Transcribed page contents:
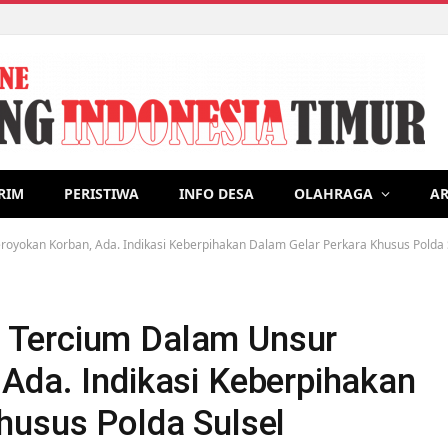
Menjadi Kader Posyandu Andalan oleh Militan 455 Kerjasama 1000 
RIM
PERISTIWA
INFO DESA
OLAHRAGA
AR
yokan Korban, Ada. Indikasi Keberpihakan Dalam Gelar Perkara Khusus Polda 
 Tercium Dalam Unsur
Ada. Indikasi Keberpihakan
husus Polda Sulsel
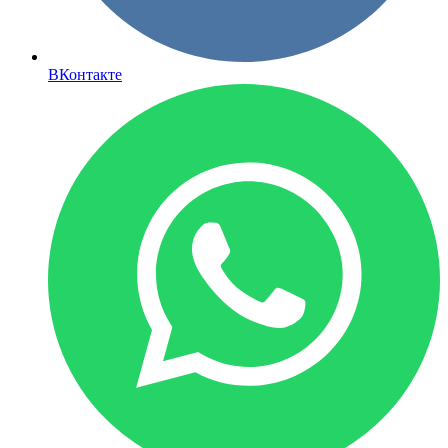
ВКонтакте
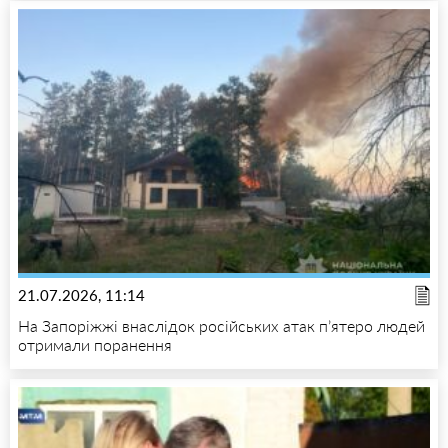
21.07.2026, 11:14
На Запоріжжі внаслідок російських атак п’ятеро людей
отримали поранення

WHAT TO WORK ON:
Pictures do not belong in your copy; restate word for word the lines from the one containing "yokan Korban, Ada." through the last line of the records above.

THE COMPLETED TASK:
yokan Korban, Ada. Indikasi Keberpihakan Dalam Gelar Perkara Khusus Polda 
 Tercium Dalam Unsur
Ada. Indikasi Keberpihakan
husus Polda Sulsel
ВКонтакте
21.07.2026, 11:14
На Запоріжжі внаслідок російських атак п’ятеро людей
отримали поранення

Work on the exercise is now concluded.